ELF object files

File format

The ELF object file format provides two views of a file's contents:

  1. a view used during program linking

  2. a view used during program execution
``Object file format'' shows an object file's organization.

Linking view   Execution view
ELF header   ELF header
Program header table   Program header table
Section 1   Segment 1
[. . .]    
Section n   Segment 2
[. . .]    
[. . .]   [. . .]
Section header table   Section header table

Object file format

Common to both views is an ELF header that resides at the beginning and holds a ``road map'' describing the file's organization.

In the linking view, sections hold the bulk of object file information which includes instructions, data, symbol table, and relocation information.

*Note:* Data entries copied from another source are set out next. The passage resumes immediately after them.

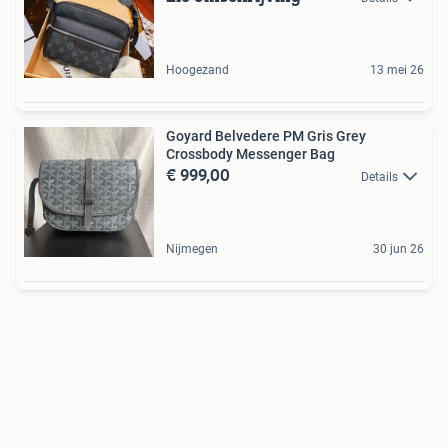
Hoogezand
13 mei 26
Goyard Belvedere PM Gris Grey
Crossbody Messenger Bag
€ 999,00
Details
Nijmegen
30 jun 26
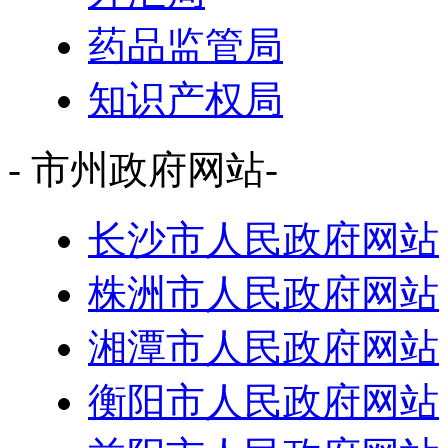
药品监管局
知识产权局
- 市州政府网站-
长沙市人民政府网站
株洲市人民政府网站
湘潭市人民政府网站
衡阳市人民政府网站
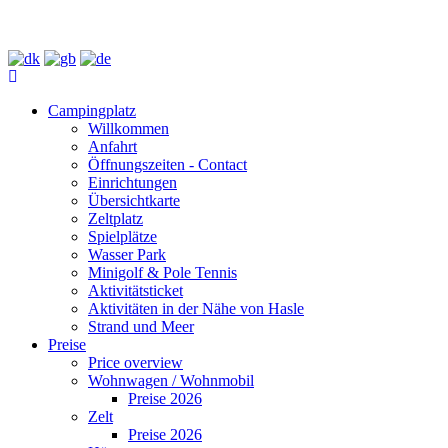
Campingplatz
Willkommen
Anfahrt
Öffnungszeiten - Contact
Einrichtungen
Übersichtkarte
Zeltplatz
Spielplätze
Wasser Park
Minigolf & Pole Tennis
Aktivitätsticket
Aktivitäten in der Nähe von Hasle
Strand und Meer
Preise
Price overview
Wohnwagen / Wohnmobil
Preise 2026
Zelt
Preise 2026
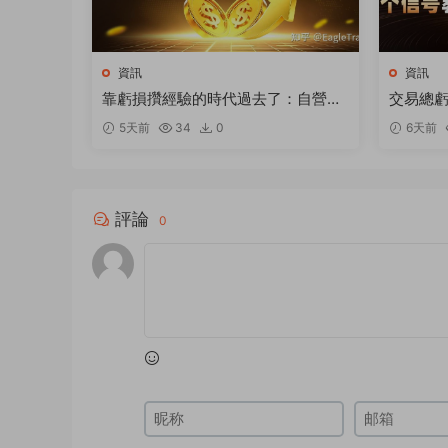
資訊
資訊
靠虧損攢經驗的時代過去了：自營考
交易總虧
核正全面提速交易成長
觀望
5天前
34
0
6天前
評論
0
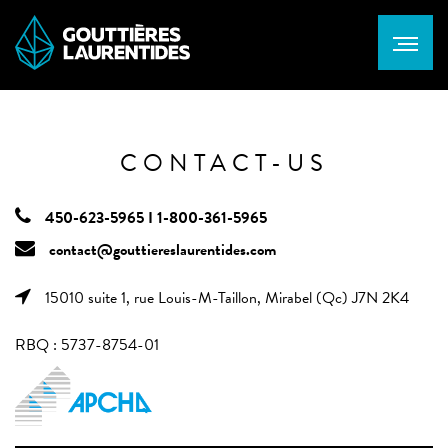
CONTACT-US
450-623-5965 I 1-800-361-5965
contact@gouttiereslaurentides.com
15010 suite 1, rue Louis-M-Taillon, Mirabel (Qc) J7N 2K4
RBQ : 5737-8754-01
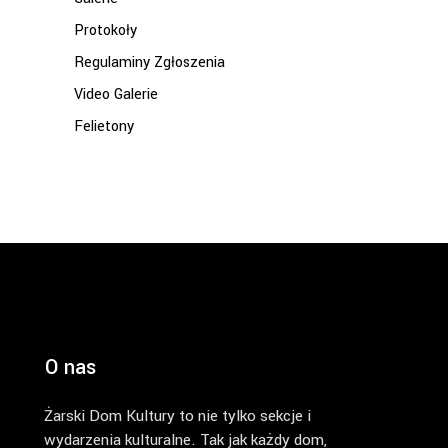
Protokoły
Regulaminy Zgłoszenia
Video Galerie
Felietony
O nas
Żarski Dom Kultury to nie tylko sekcje i
wydarzenia kulturalne. Tak jak każdy dom,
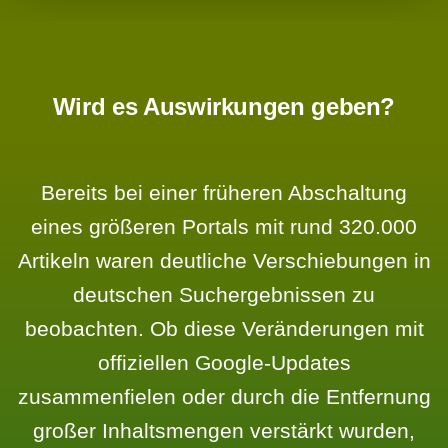
Wird es Auswirkungen geben?
Bereits bei einer früheren Abschaltung
eines größeren Portals mit rund 320.000
Artikeln waren deutliche Verschiebungen in
deutschen Suchergebnissen zu
beobachten. Ob diese Veränderungen mit
offiziellen Google-Updates
zusammenfielen oder durch die Entfernung
großer Inhaltsmengen verstärkt wurden,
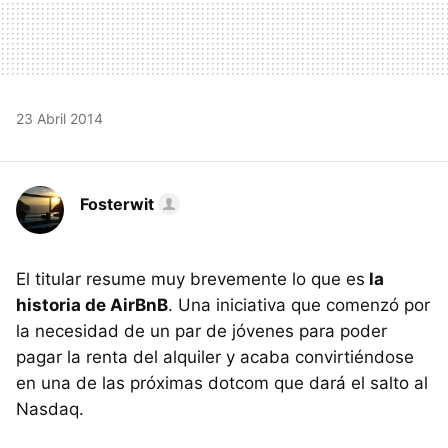
23 Abril 2014
Fosterwit
El titular resume muy brevemente lo que es
la
historia de AirBnB
. Una iniciativa que comenzó por
la necesidad de un par de jóvenes para poder
pagar la renta del alquiler y acaba convirtiéndose
en una de las próximas dotcom que dará el salto al
Nasdaq.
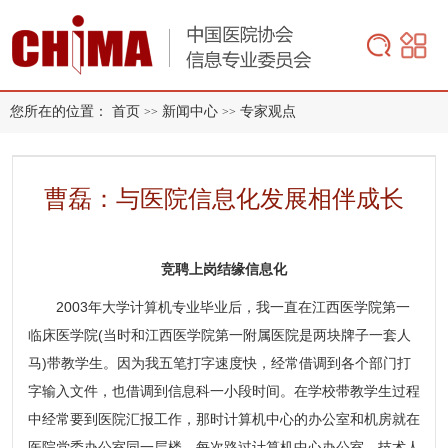
您所在的位置：
首页
新闻中心
专家观点
>>
>>
曹磊：与医院信息化发展相伴成长
竞聘上岗结缘信息化
2003年大学计算机专业毕业后，我一直在江西医学院第一
临床医学院(当时和江西医学院第一附属医院是两块牌子一套人
马)带教学生。因为我五笔打字速度快，经常借调到各个部门打
字输入文件，也借调到信息科一小段时间。在学校带教学生过程
中经常要到医院汇报工作，那时计算机中心的办公室和机房就在
医院党委办公室同一层楼，每次路过计算机中心办公室，技术人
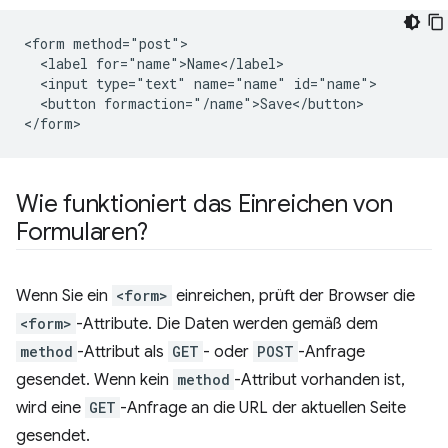
<form method="post">

  <label for="name">Name</label>

  <input type="text" name="name" id="name">

  <button formaction="/name">Save</button>

Wie funktioniert das Einreichen von
Formularen?
Wenn Sie ein
<form>
einreichen, prüft der Browser die
<form>
-Attribute. Die Daten werden gemäß dem
method
-Attribut als
GET
- oder
POST
-Anfrage
gesendet. Wenn kein
method
-Attribut vorhanden ist,
wird eine
GET
-Anfrage an die URL der aktuellen Seite
gesendet.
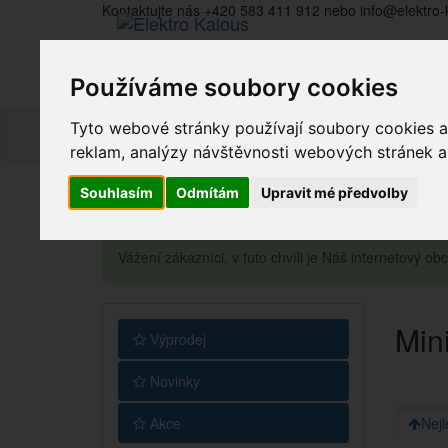
Kontaktujte nás +420 583 411 912 nebo info@elektro-
Používáme soubory cookies
Tyto webové stránky používají soubory cookies a 
reklam, analýzy návštěvnosti webových stránek a z
Souhlasím
Odmítám
Upravit mé předvolby
Vážení zákazníci, v tuto chvíli je Náš internetový 
Min
Výprodej
Novinky
Akce
Nejl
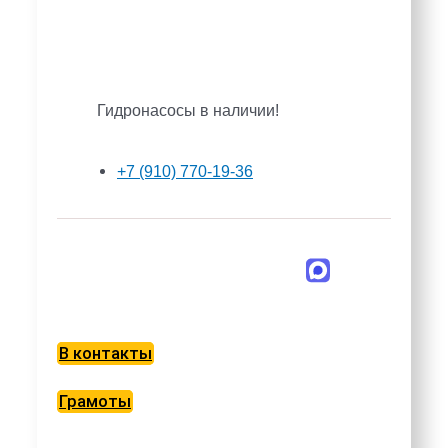
Гидронасосы в наличии!
+7 (910) 770-19-36
В контакты
Грамоты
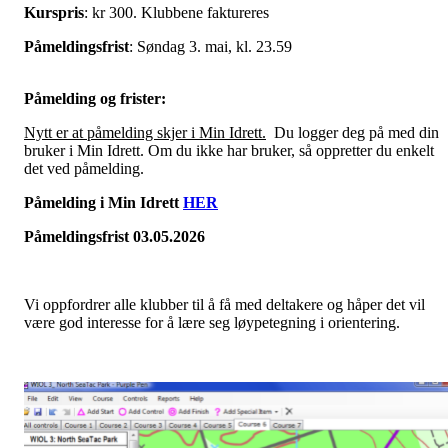
Kurspris
: kr 300. Klubbene faktureres
Påmeldingsfrist
: Søndag 3. mai, kl. 23.59
Påmelding og frister:
Nytt er at påmelding skjer i Min Idrett.
Du logger deg på med din
bruker i Min Idrett. Om du ikke har bruker, så oppretter du enkelt
det ved påmelding.
Påmelding i Min Idrett
HER
Påmeldingsfrist 03.05.2026
Vi oppfordrer alle klubber til å få med deltakere og håper det vil
være god interesse for å lære seg løypetegning i orientering.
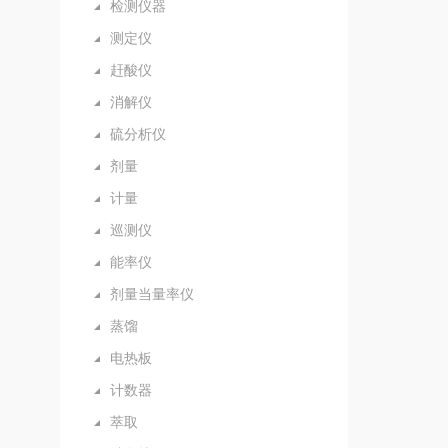
检测仪器
测定仪
赶酸仪
消解仪
硫分析仪
剂量
计量
巡测仪
能率仪
剂量当量率仪
蒸馏
电热板
计数器
萃取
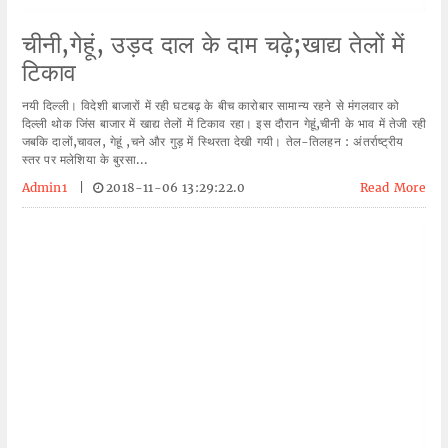
चीनी,गेहूं, उड़द दाल के दाम चढ़े;खाद्य तेलों में
टिकाव
नयी दिल्ली। विदेशी बाजारों में रही घटबढ़ के बीच कारोबार सामान्य रहने से मंगलवार को
दिल्ली थोक जिंस बाजार में खाद्य तेलों में टिकाव रहा। इस दौरान गेहूं,चीनी के भाव में तेजी रही
जबकि दालों,चावल, गेहूं ,चने और गुड़ में स्थिरता देखी गयी। तेल-तिलहन : अंतर्राष्ट्रीय
स्तर पर मलेशिया के बुरसा...
Admin1
|
2018-11-06 13:29:22.0
Read More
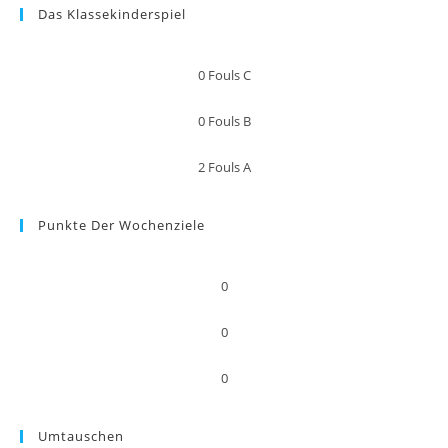
Das Klassekinderspiel
0
Fouls C
0
Fouls B
2
Fouls A
Punkte Der Wochenziele
0
0
0
Umtauschen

A program header table tells the system how to create a process image from the ELF object. In the program execution view, files used to build a process image (execute a program) must have a program header table; relocatable files do not need one.

A section header table contains information describing the file's sections. Every section has an entry in the table; each entry gives information such as the section name, the section size, and so forth. Files used during linking must have a section header table; other object files may or may not have one.

NOTE: Although the figure shows the program header table immediately after the ELF header, and the section header table following the sections, actual files may differ. Moreover, sections and segments have no specified order. Only the ELF header has a fixed position in the file.

Data representation

As described here, the object file format supports various processors with 8-bit bytes and 32-bit architectures. Nevertheless, it is intended to be extensible to larger (or smaller) architectures. Object files therefore represent some control data with a machine-independent format, making it possible to identify object files and interpret their contents in a common way. Remaining data in an object file use the encoding of the target processor, regardless of the machine on which the file was created.

32-bit data types

Name Size Alignment Purpose
Elf32_Addr 4 4 Unsigned program address
Elf32_Half 2 2 Unsigned medium integer
Elf32_Off 4 4 Unsigned file offset
Elf32_Sword 4 4 Signed large integer
Elf32_Word 4 4 Unsigned large integer
unsigned char 1 1 Unsigned small integer
All data structures that the object file format defines follow the ``natural'' size and alignment guidelines for the relevant class. If necessary, data structures contain explicit padding to ensure 4-byte alignment for 4-byte objects, to force structure sizes to a multiple of 4, and so forth. Data also have suitable alignment from the beginning of the file. Thus, for example, a structure containing an Elf32_Addr member will be aligned on a 4-byte boundary within the file. For portability reasons, ELF uses no bit-fields.